Here’s what Anthony Lacey of Mistral Wines, its UK importer, has to say about it:
As you know, worldwide demand for Châteauneuf began to outstrip supply (maximum annual production 113,000 hectolitres) in 1998 and prices rose in every vintage up until the 2001 and even for good wines in the 2002. Of course, as prices went up, so the growth in sales slowed and total demand starting to decrease about two years ago. Notably, when the French supermarket price for straight Châteauneuf went over 10 euros a bottle, demand in France almost ground to a halt!
As demand reduced, so the bulk price of Châteauneuf eased and then started to go down in the 2003 and 2004 vintages and we can now see that the low point was reached in May of this year, precisely at the moment that Asda committed to a very large quantity with Caves des Papes in Châteauneuf-du-Pape (using the sousmarque Leon Perdigal) without questioning other suppliers in the area for fear of disturbing the market and possibly informing the competition of their intentions.
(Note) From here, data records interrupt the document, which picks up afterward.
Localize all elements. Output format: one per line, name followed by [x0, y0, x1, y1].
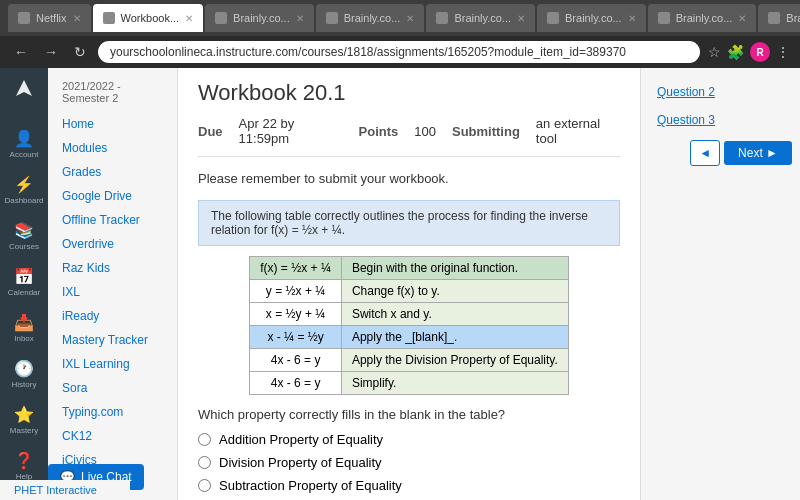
tab-favicon: [547, 12, 559, 24]
nav-link-grades[interactable]: Grades: [48, 160, 177, 184]
tab-favicon: [658, 12, 670, 24]
tab-favicon: [326, 12, 338, 24]
menu-icon[interactable]: ⋮: [776, 44, 790, 60]
nav-link-offline-tracker[interactable]: Offline Tracker: [48, 208, 177, 232]
tab-close-icon[interactable]: ✕: [628, 13, 636, 24]
browser-actions: ☆ 🧩 R ⋮: [708, 42, 790, 62]
right-nav-buttons: ◄ Next ►: [649, 140, 792, 166]
nav-link-typing.com[interactable]: Typing.com: [48, 400, 177, 424]
answer-option-1[interactable]: Division Property of Equality: [198, 455, 620, 470]
nav-link-raz-kids[interactable]: Raz Kids: [48, 256, 177, 280]
step-cell: Apply the Division Property of Equality.: [341, 349, 568, 372]
math-cell: f(x) = ½x + ¼: [250, 257, 342, 280]
right-question-link-0[interactable]: Question 2: [649, 80, 792, 104]
nav-link-modules[interactable]: Modules: [48, 136, 177, 160]
tab-label: Brainly.co...: [233, 12, 290, 24]
browser-tab-netflix[interactable]: Netflix✕: [8, 4, 91, 32]
sidebar-label: Courses: [9, 242, 39, 251]
bookmark-icon[interactable]: ☆: [708, 44, 721, 60]
tab-close-icon[interactable]: ✕: [296, 13, 304, 24]
nav-menu: 2021/2022 - Semester 2 HomeModulesGrades…: [48, 68, 178, 500]
question-text: The following table correctly outlines t…: [198, 200, 620, 246]
sidebar-item-calendar[interactable]: 📅Calendar: [0, 261, 48, 303]
sidebar-label: Inbox: [14, 334, 34, 343]
tab-favicon: [768, 12, 780, 24]
points-value: 100: [414, 124, 436, 139]
sidebar-item-account[interactable]: 👤Account: [0, 123, 48, 165]
browser-tab-workbook[interactable]: Workbook...✕: [93, 4, 204, 32]
tab-close-icon[interactable]: ✕: [73, 13, 81, 24]
sidebar-item-inbox[interactable]: 📥Inbox: [0, 307, 48, 349]
course-header: 2021/2022 - Semester 2: [48, 76, 177, 112]
reload-button[interactable]: ↻: [70, 42, 90, 62]
which-property-text: Which property correctly fills in the bl…: [198, 407, 620, 422]
tab-close-icon[interactable]: ✕: [406, 13, 414, 24]
app-logo: [8, 76, 40, 111]
nav-link-mastery-tracker[interactable]: Mastery Tracker: [48, 328, 177, 352]
sidebar-label: Calendar: [8, 288, 40, 297]
nav-link-home[interactable]: Home: [48, 112, 177, 136]
table-row: x = ½y + ¼Switch x and y.: [250, 303, 569, 326]
right-question-link-1[interactable]: Question 3: [649, 108, 792, 132]
math-cell: x - ¼ = ½y: [250, 326, 342, 349]
nav-link-overdrive[interactable]: Overdrive: [48, 232, 177, 256]
radio-input-0[interactable]: [198, 433, 211, 446]
nav-link-ixl[interactable]: IXL: [48, 280, 177, 304]
sidebar-item-courses[interactable]: 📚Courses: [0, 215, 48, 257]
sidebar-icon: ❓: [14, 451, 34, 470]
math-table: f(x) = ½x + ¼Begin with the original fun…: [249, 256, 569, 395]
browser-tab-brainly6[interactable]: Brainly.co...✕: [758, 4, 800, 32]
radio-input-2[interactable]: [198, 479, 211, 492]
phet-link[interactable]: PHET Interactive: [0, 480, 130, 500]
nav-link-ck12[interactable]: CK12: [48, 424, 177, 448]
browser-tab-brainly5[interactable]: Brainly.co...✕: [648, 4, 757, 32]
tab-close-icon[interactable]: ✕: [738, 13, 746, 24]
tab-close-icon[interactable]: ✕: [185, 13, 193, 24]
page-title: Workbook 20.1: [198, 80, 620, 106]
step-cell: Change f(x) to y.: [341, 280, 568, 303]
submitting-value: an external tool: [536, 116, 620, 146]
sidebar-icon: 👤: [14, 129, 34, 148]
sidebar-item-dashboard[interactable]: ⚡Dashboard: [0, 169, 48, 211]
nav-link-google-drive[interactable]: Google Drive: [48, 184, 177, 208]
sidebar-label: Account: [10, 150, 39, 159]
back-button[interactable]: ←: [10, 42, 32, 62]
right-next-button[interactable]: Next ►: [724, 141, 792, 165]
browser-tab-brainly2[interactable]: Brainly.co...✕: [316, 4, 425, 32]
tab-favicon: [215, 12, 227, 24]
browser-tab-brainly1[interactable]: Brainly.co...✕: [205, 4, 314, 32]
meta-row: Due Apr 22 by 11:59pm Points 100 Submitt…: [198, 116, 620, 157]
notice-text: Please remember to submit your workbook.: [198, 171, 620, 186]
tab-close-icon[interactable]: ✕: [517, 13, 525, 24]
radio-input-1[interactable]: [198, 456, 211, 469]
extensions-icon[interactable]: 🧩: [727, 44, 744, 60]
app-body: 👤Account⚡Dashboard📚Courses📅Calendar📥Inbo…: [0, 68, 800, 500]
nav-link-ixl-learning[interactable]: IXL Learning: [48, 352, 177, 376]
sidebar-item-mastery[interactable]: ⭐Mastery: [0, 399, 48, 441]
option-label-1: Division Property of Equality: [219, 455, 382, 470]
due-value: Apr 22 by 11:59pm: [239, 116, 343, 146]
tab-label: Brainly.co...: [565, 12, 622, 24]
forward-button[interactable]: →: [40, 42, 62, 62]
nav-link-sora[interactable]: Sora: [48, 376, 177, 400]
points-label: Points: [359, 124, 399, 139]
answer-option-0[interactable]: Addition Property of Equality: [198, 432, 620, 447]
tab-label: Brainly.co...: [454, 12, 511, 24]
address-bar: ← → ↻ ☆ 🧩 R ⋮: [0, 36, 800, 68]
answer-option-2[interactable]: Subtraction Property of Equality: [198, 478, 620, 493]
submitting-label: Submitting: [452, 124, 520, 139]
tab-label: Brainly.co...: [786, 12, 800, 24]
tab-label: Brainly.co...: [344, 12, 401, 24]
sidebar-item-history[interactable]: 🕐History: [0, 353, 48, 395]
browser-tab-brainly3[interactable]: Brainly.co...✕: [426, 4, 535, 32]
browser-chrome: Netflix✕Workbook...✕Brainly.co...✕Brainl…: [0, 0, 800, 36]
right-question-links: Question 2Question 3: [649, 80, 792, 132]
url-input[interactable]: [98, 41, 700, 63]
right-prev-arrow[interactable]: ◄: [690, 140, 720, 166]
browser-tab-brainly4[interactable]: Brainly.co...✕: [537, 4, 646, 32]
sidebar-icon: 🕐: [14, 359, 34, 378]
sidebar-label: Mastery: [10, 426, 38, 435]
step-cell: Apply the _[blank]_.: [341, 326, 568, 349]
profile-avatar[interactable]: R: [750, 42, 770, 62]
nav-link-iready[interactable]: iReady: [48, 304, 177, 328]
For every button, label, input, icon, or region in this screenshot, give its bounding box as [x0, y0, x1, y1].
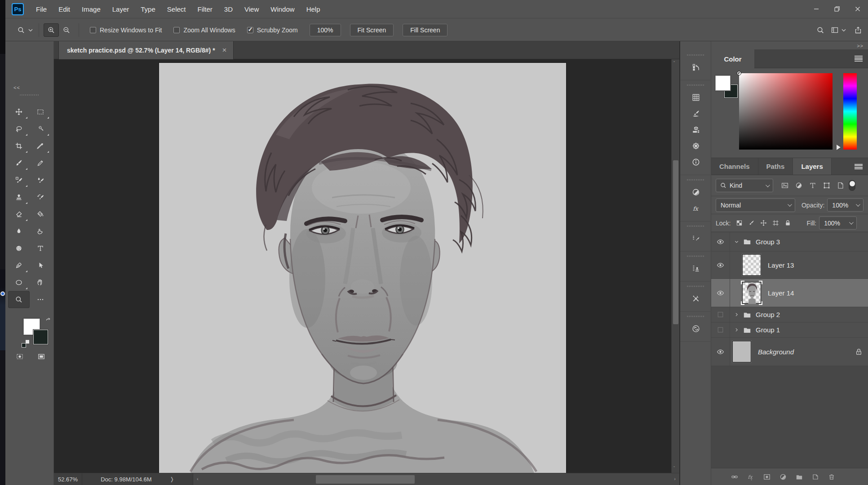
lock-all-icon[interactable]: [784, 220, 791, 226]
layer-row-group-1[interactable]: Group 1: [711, 322, 868, 338]
lock-paint-icon[interactable]: [748, 220, 755, 226]
tool-pen[interactable]: [8, 257, 30, 274]
default-colors-icon[interactable]: [22, 340, 30, 348]
panel-clone-source-button[interactable]: [687, 260, 705, 277]
visibility-toggle[interactable]: [711, 232, 730, 251]
tool-lasso[interactable]: [8, 120, 30, 137]
lock-artboard-icon[interactable]: [772, 220, 779, 226]
panel-history-button[interactable]: [687, 59, 705, 75]
delete-layer-button[interactable]: [828, 473, 835, 481]
menu-edit[interactable]: Edit: [53, 0, 76, 18]
layer-name[interactable]: Group 3: [756, 238, 780, 246]
panel-creative-cloud-button[interactable]: [687, 321, 705, 337]
menu-window[interactable]: Window: [265, 0, 300, 18]
layer-thumbnail[interactable]: [742, 254, 761, 276]
layer-style-button[interactable]: fx: [747, 473, 754, 481]
layer-row-background[interactable]: Background: [711, 338, 868, 366]
layer-row-group-2[interactable]: Group 2: [711, 307, 868, 322]
checkbox-zoom-all-windows[interactable]: Zoom All Windows: [173, 26, 235, 34]
canvas-document[interactable]: [159, 63, 566, 473]
panel-navigator-button[interactable]: [687, 138, 705, 154]
tab-close-icon[interactable]: ×: [222, 46, 227, 55]
layer-name[interactable]: Layer 13: [768, 261, 794, 269]
scroll-up-icon[interactable]: ˆ: [673, 61, 675, 66]
tool-move[interactable]: [8, 103, 30, 120]
swap-colors-icon[interactable]: [45, 317, 52, 325]
toolbar-grip[interactable]: [20, 94, 40, 96]
smart-objects-filter-icon[interactable]: [837, 182, 844, 189]
new-group-button[interactable]: [796, 473, 803, 481]
visibility-toggle[interactable]: [711, 322, 730, 337]
tab-layers[interactable]: Layers: [793, 158, 831, 175]
layer-name[interactable]: Group 2: [756, 311, 780, 318]
zoom-in-button[interactable]: [44, 23, 59, 37]
checkbox-box[interactable]: [173, 27, 180, 33]
horizontal-scrollbar[interactable]: ‹ ›: [193, 473, 679, 485]
tool-eyedropper[interactable]: [30, 137, 51, 154]
layer-name[interactable]: Background: [758, 348, 794, 356]
tab-channels[interactable]: Channels: [711, 158, 758, 175]
tool-zoom[interactable]: [8, 291, 30, 308]
filter-kind-dropdown[interactable]: Kind: [716, 179, 773, 192]
share-icon[interactable]: [855, 26, 862, 34]
layer-name[interactable]: Group 1: [756, 326, 780, 334]
background-color-swatch[interactable]: [33, 330, 48, 344]
fill-dropdown[interactable]: 100%: [819, 216, 857, 229]
panel-tool-presets-button[interactable]: [687, 291, 705, 307]
fill-screen-button[interactable]: Fill Screen: [403, 24, 447, 36]
tool-eraser[interactable]: [8, 206, 30, 223]
layer-row-layer-13[interactable]: Layer 13: [711, 251, 868, 279]
document-tab[interactable]: sketch practice.psd @ 52.7% (Layer 14, R…: [58, 41, 234, 59]
filter-toggle[interactable]: [849, 180, 855, 191]
foreground-color-swatch[interactable]: [715, 75, 731, 91]
layer-thumbnail[interactable]: [732, 341, 751, 362]
type-layers-filter-icon[interactable]: [809, 182, 816, 189]
scroll-down-icon[interactable]: ˇ: [673, 466, 675, 471]
scroll-left-icon[interactable]: ‹: [197, 476, 199, 481]
blend-mode-dropdown[interactable]: Normal: [716, 198, 795, 212]
lock-position-icon[interactable]: [760, 220, 767, 226]
layer-row-layer-14[interactable]: Layer 14: [711, 279, 868, 307]
menu-view[interactable]: View: [239, 0, 265, 18]
shape-layers-filter-icon[interactable]: [823, 182, 830, 189]
hue-strip[interactable]: [843, 73, 857, 150]
tool-mixer-brush[interactable]: [30, 172, 51, 189]
opacity-dropdown[interactable]: 100%: [827, 198, 864, 212]
visibility-toggle[interactable]: [711, 251, 730, 278]
menu-layer[interactable]: Layer: [106, 0, 135, 18]
menu-filter[interactable]: Filter: [192, 0, 218, 18]
new-layer-button[interactable]: [812, 473, 819, 481]
workspace-switcher[interactable]: [831, 26, 847, 34]
menu-type[interactable]: Type: [135, 0, 161, 18]
hue-slider-arrow[interactable]: [837, 145, 841, 150]
adjustment-layers-filter-icon[interactable]: [795, 182, 802, 189]
panel-swatches-grid-button[interactable]: [687, 89, 705, 106]
minimize-button[interactable]: [806, 0, 827, 18]
saturation-brightness-field[interactable]: [739, 73, 833, 150]
vertical-scroll-thumb[interactable]: [673, 160, 678, 324]
search-icon[interactable]: [817, 26, 824, 34]
menu-file[interactable]: File: [30, 0, 53, 18]
panel-styles-button[interactable]: fx: [687, 200, 705, 216]
tool-blur[interactable]: [8, 223, 30, 240]
checkbox-scrubby-zoom[interactable]: Scrubby Zoom: [247, 26, 298, 34]
chevron-right-icon[interactable]: [734, 312, 740, 317]
panel-brush-settings-button[interactable]: [687, 230, 705, 247]
panel-menu-icon[interactable]: [855, 56, 863, 62]
visibility-toggle[interactable]: [711, 279, 730, 307]
tool-brush[interactable]: [8, 154, 30, 172]
menu-image[interactable]: Image: [76, 0, 106, 18]
status-chevron-icon[interactable]: ❭: [170, 476, 174, 482]
layer-mask-button[interactable]: [763, 473, 771, 481]
adjustment-layer-button[interactable]: [779, 473, 787, 481]
tool-history-brush[interactable]: [30, 189, 51, 206]
restore-button[interactable]: [827, 0, 847, 18]
link-layers-button[interactable]: [731, 473, 738, 481]
tool-pencil[interactable]: [30, 154, 51, 172]
layer-row-group-3[interactable]: Group 3: [711, 232, 868, 251]
tool-pattern-brush[interactable]: [8, 172, 30, 189]
menu-3d[interactable]: 3D: [218, 0, 239, 18]
tab-paths[interactable]: Paths: [758, 158, 793, 175]
tool-smudge[interactable]: [30, 223, 51, 240]
screen-mode-button[interactable]: [38, 353, 45, 360]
They are to be congratulated on getting their timing exactly right and having made such a large strategic decision, which will do their customers a real favour right through to Christmas.
If any of their competitors now wish to match this price, it can only be at the expense of losing money, as the market is now 10 to 15 per cent higher than in May/June.
Go profit from this bit of marketeering – a nice change from profiteering.